WHAT YOU WILL DO -
Beginning with the line below that contains "Pemkab Gresik Galakkan Gerakan Jumat Asri" and ending with the line that contains "yang Layak dan Terjangkau", copy every line exactly. Copy nothing else.

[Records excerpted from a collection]
----------

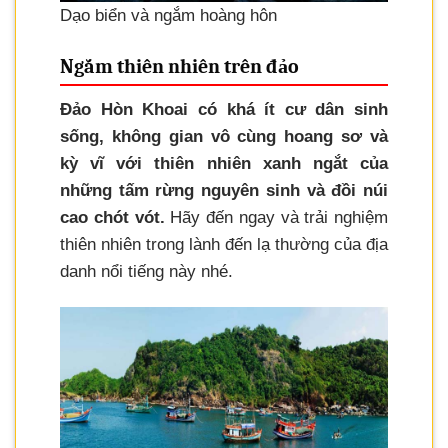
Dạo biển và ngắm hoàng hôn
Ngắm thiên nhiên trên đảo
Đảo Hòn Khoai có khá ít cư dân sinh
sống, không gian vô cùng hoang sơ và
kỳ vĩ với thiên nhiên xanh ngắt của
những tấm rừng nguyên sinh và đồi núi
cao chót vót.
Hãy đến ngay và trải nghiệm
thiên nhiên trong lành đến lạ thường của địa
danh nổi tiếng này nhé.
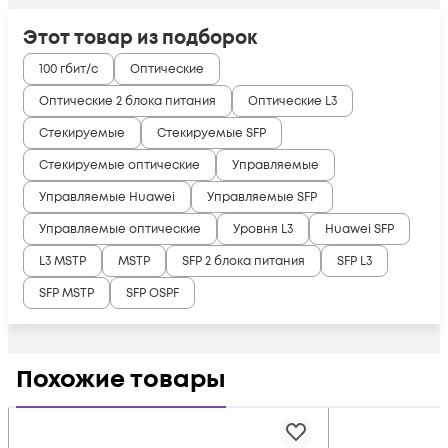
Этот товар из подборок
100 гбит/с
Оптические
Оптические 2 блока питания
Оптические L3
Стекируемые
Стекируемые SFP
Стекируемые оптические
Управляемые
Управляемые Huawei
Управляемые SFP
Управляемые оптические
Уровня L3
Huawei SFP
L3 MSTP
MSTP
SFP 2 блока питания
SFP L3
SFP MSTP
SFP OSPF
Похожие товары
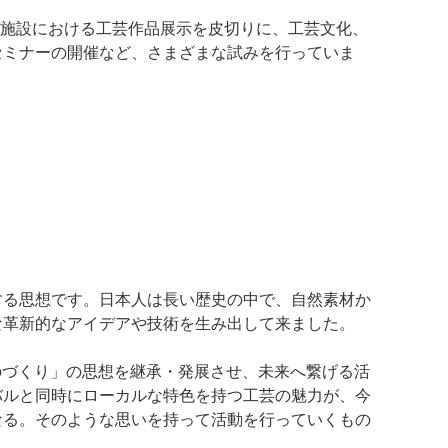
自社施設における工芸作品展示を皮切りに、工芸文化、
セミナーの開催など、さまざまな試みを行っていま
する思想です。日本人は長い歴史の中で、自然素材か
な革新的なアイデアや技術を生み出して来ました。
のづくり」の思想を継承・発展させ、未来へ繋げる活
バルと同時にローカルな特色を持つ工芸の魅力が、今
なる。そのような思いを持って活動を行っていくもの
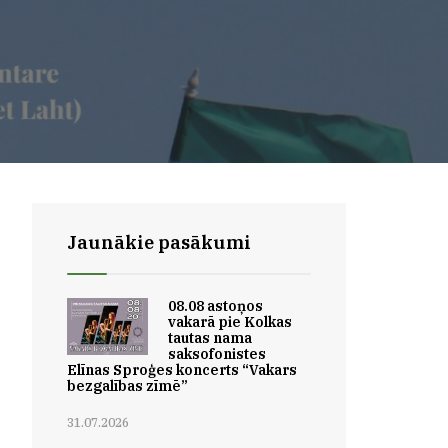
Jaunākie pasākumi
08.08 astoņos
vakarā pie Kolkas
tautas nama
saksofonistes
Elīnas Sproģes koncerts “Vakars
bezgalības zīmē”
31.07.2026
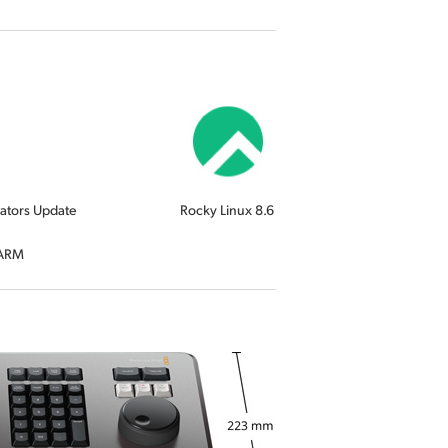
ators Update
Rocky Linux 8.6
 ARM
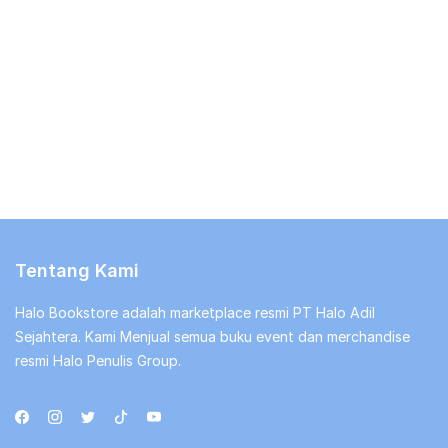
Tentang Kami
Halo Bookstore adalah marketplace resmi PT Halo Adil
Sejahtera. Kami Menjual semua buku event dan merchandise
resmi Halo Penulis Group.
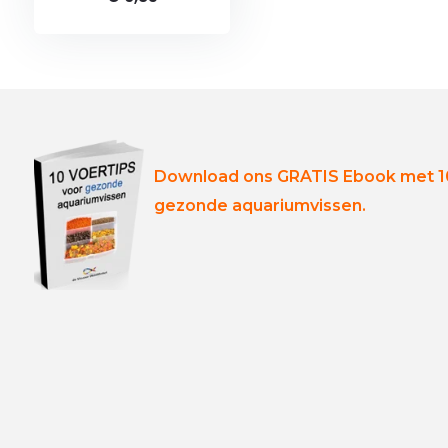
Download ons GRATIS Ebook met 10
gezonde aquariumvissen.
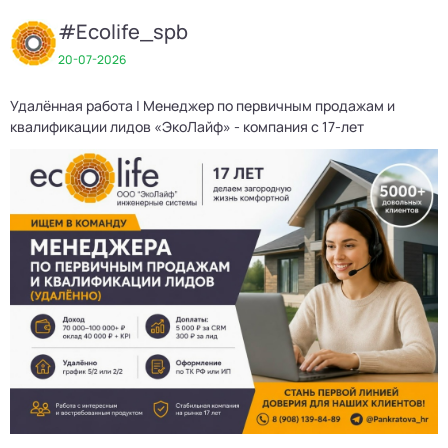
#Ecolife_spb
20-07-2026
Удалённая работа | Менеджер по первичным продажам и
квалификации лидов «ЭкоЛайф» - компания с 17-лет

----------

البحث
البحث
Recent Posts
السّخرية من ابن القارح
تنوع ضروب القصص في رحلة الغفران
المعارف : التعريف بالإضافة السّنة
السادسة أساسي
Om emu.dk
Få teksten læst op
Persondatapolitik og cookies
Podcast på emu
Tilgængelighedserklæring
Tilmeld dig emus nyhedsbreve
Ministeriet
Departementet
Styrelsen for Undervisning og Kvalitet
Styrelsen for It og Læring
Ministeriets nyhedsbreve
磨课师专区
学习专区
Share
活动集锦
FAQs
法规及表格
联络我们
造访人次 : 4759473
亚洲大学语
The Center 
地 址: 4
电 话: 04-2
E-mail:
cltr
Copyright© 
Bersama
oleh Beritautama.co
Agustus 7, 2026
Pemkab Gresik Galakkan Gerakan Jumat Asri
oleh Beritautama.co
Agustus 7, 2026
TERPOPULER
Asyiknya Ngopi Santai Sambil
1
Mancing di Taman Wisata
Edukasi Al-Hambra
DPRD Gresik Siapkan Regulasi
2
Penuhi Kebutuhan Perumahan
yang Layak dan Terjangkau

----------

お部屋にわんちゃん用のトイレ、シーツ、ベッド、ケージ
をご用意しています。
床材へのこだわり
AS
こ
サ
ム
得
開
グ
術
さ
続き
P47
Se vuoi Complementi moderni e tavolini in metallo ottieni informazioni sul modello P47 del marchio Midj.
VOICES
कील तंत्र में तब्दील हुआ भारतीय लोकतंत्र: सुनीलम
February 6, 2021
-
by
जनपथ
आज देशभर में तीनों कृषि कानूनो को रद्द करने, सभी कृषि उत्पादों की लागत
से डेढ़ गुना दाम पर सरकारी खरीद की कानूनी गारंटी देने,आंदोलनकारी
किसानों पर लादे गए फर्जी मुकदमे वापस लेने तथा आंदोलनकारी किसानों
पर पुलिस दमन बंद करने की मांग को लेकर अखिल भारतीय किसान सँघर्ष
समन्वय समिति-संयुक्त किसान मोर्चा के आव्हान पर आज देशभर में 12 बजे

----------

ANSWER TO THE PROBLEM -
Pemkab Gresik Galakkan Gerakan Jumat Asri
oleh Beritautama.co
Agustus 7, 2026
TERPOPULER
Asyiknya Ngopi Santai Sambil
1
Mancing di Taman Wisata
Edukasi Al-Hambra
DPRD Gresik Siapkan Regulasi
2
Penuhi Kebutuhan Perumahan
yang Layak dan Terjangkau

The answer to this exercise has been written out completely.